Pâques en EMS, quand la tradition nourrit l’espérance

Pâques dans les EMS. Les Cerisiers, Payerne. / © Anne-Marie Droz
i
Pâques dans les EMS. Les Cerisiers, Payerne.
© Anne-Marie Droz

Pâques en EMS, quand la tradition nourrit l’espérance

Anne-Marie Droz
25 mars 2021
Evocation
Si Pâques est une espérance, c’est aussi des souvenirs et des émotions à partager ensemble.

Les arrivants à la célébration regardent le bouquet, l’image, la bougie, la bible sur son chevalet. «C’est toujours beau les fleurs au printemps.»

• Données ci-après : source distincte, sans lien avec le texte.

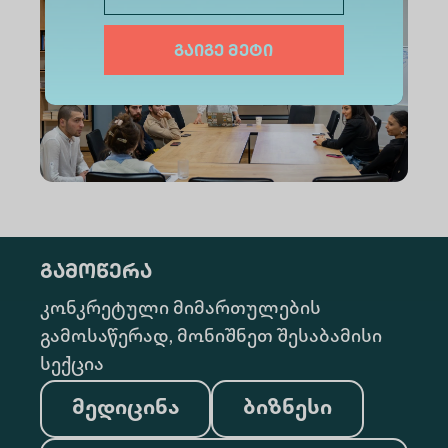
გაიგე მეტი
გამოწერა
კონკრეტული მიმართულების
გამოსაწერად, მონიშნეთ შესაბამისი
სექცია
მედიცინა
ბიზნესი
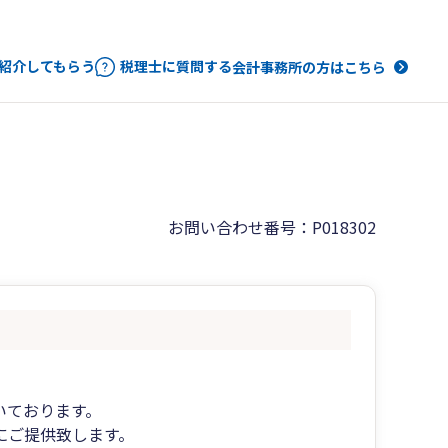
紹介してもらう
税理士に質問する
会計事務所の方はこちら
お問い合わせ番号：P018302
。
いております。
にご提供致します。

La musique s’élève, l’attention est là. Puis les mains se joignent pour la prière. Des mains aux veines saillantes et bleues, les doigts tordus, ou des mains usées par le travail de la terre, les ongles larges et carrés. Elles se joignent pour ce moment : Dieu est là. Le cœur qui prie n’a pas une ride.

Les temps de célébration sont des moments forts et riches en émotion, des moments qui ont l’épaisseur de toutes les autres Pâques déjà vécues. Car l’espérance qui peut alors s’apercevoir prend sa source dans une longue et souvent belle tradition. Beaucoup de souvenirs émergent : de ces Pâques lumineuses, fêtées en de grandes assemblées dans des églises pleines. Souvenir du cantique «A Toi la Gloire» entonné par des dizaines de voix. Et rechanté depuis lors de bien des services d’adieu, comme un rappel de notre destinée finale. Ensuite venaient la grande tablée, le rôti et les œufs roulés. La fête des hommes est belle aussi.

Ils se souviennent, ils racontent: à Pâques, on avait le droit de participer à la communion, à la fin de catéchisme, après la confirmation. C’était le passage dans l’âge adulte, pour l’une des premières fois, l’accès au mystère, l’entrée dans le cercle des croyants. Vécu plus ou moins intensément, mais le souvenir physique d’un temps spirituel important.

Pâques, c’est souvent d’abord le réveil et l’évocation de ces temps-là, le printemps, la lumière, la jeunesse, la vie de jeune adulte qui commence. C’est plus tard que vient l’élément de l’espérance de la résurrection liée à cette commémoration. La célébration de Pâques, c’est aussi vibrer au récit de la Passion, des souffrances et de l’impuissance du Christ, comme un écho douloureux de ses propres insuffisances. Ce récit de l’homme Dieu se rendant à la mort, son dernier repas, la trahison, sa prière, seul à Gethsémané, combien de moments qui au fil de l’expérience de vie sont compris en profondeur, et revécus avec lui, qui a vécu chaque vie dans ce qu’elle a de sombre. Et puis la croix, et puis le tombeau, et puis ce jour de lumière.

Cette dame est en larmes en sortant de la célébration: «Dire que j’avais oublié de si belles choses.»

La force de ce récit de Pâques, porté par la répétition, c’est de faire irruption dans l’avenir personnel de chacun. Un jour qui a été, dont le souvenir est répété inlassablement, pour devenir, par le souffle de l’Esprit, force de vie et d’espoir pour aujourd’hui. Et autour de la célébration, même si certains mots s’échappent, les visages de s’illuminer, les mains de se joindre pour une prière fervente et les voix de jaillir avec émotion: «A Toi la gloire, O Ressuscité, à toi la victoire pour l’Eternité!»

L’espérance de Pâques dans les EMS, c’est aussi se rappeler ensemble, inlassablement au fil des semaines la présence du Ressuscité, ouvrir les yeux sur tous les petits signes de vie, d’amour, de renouveau. L’aumônière Corinne Gossauer Peroz, qui est active dans la Broye, a édité l’an dernier aux Editions Saint-Augustin, un petit ouvrage tiré de ses rencontres, avec des prières simples et inspirées, sous le titre «Garde-moi vivant». Je termine avec ses mots: «La nuit comme le jour, Toi qui n’es qu’amour, Donne à mon cœur d’aimer, Et de t’aimer jusqu’à la fin, Jusqu’au grand rendez-vous d’amour!».